▶ **Task goal**:
Your task is to repeat the entries word for word while leaving out the pictures.

BEGIN Source records

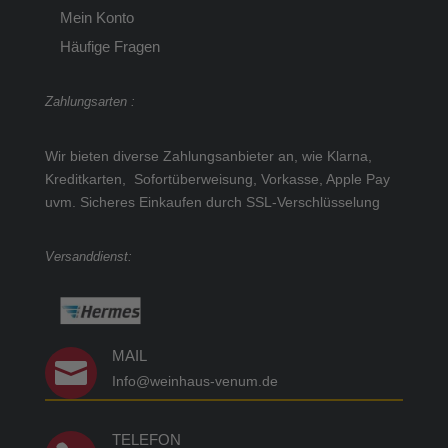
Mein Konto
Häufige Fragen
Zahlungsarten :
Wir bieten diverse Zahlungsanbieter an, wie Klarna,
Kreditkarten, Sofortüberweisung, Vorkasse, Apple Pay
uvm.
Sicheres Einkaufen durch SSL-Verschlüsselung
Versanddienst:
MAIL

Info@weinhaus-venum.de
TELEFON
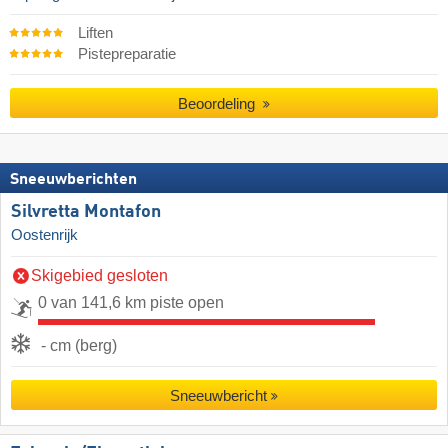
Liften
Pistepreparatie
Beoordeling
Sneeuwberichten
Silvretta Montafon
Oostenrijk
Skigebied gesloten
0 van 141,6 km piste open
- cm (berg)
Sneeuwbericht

END Source records

▶ **Response area**:
Mein Konto
Häufige Fragen
Zahlungsarten :
Wir bieten diverse Zahlungsanbieter an, wie Klarna,
Kreditkarten, Sofortüberweisung, Vorkasse, Apple Pay
uvm.
Sicheres Einkaufen durch SSL-Verschlüsselung
Versanddienst:
MAIL

Info@weinhaus-venum.de
TELEFON
Liften
Pistepreparatie
Beoordeling
Sneeuwberichten
Silvretta Montafon
Oostenrijk
Skigebied gesloten
0 van 141,6 km piste open
- cm (berg)
Sneeuwbericht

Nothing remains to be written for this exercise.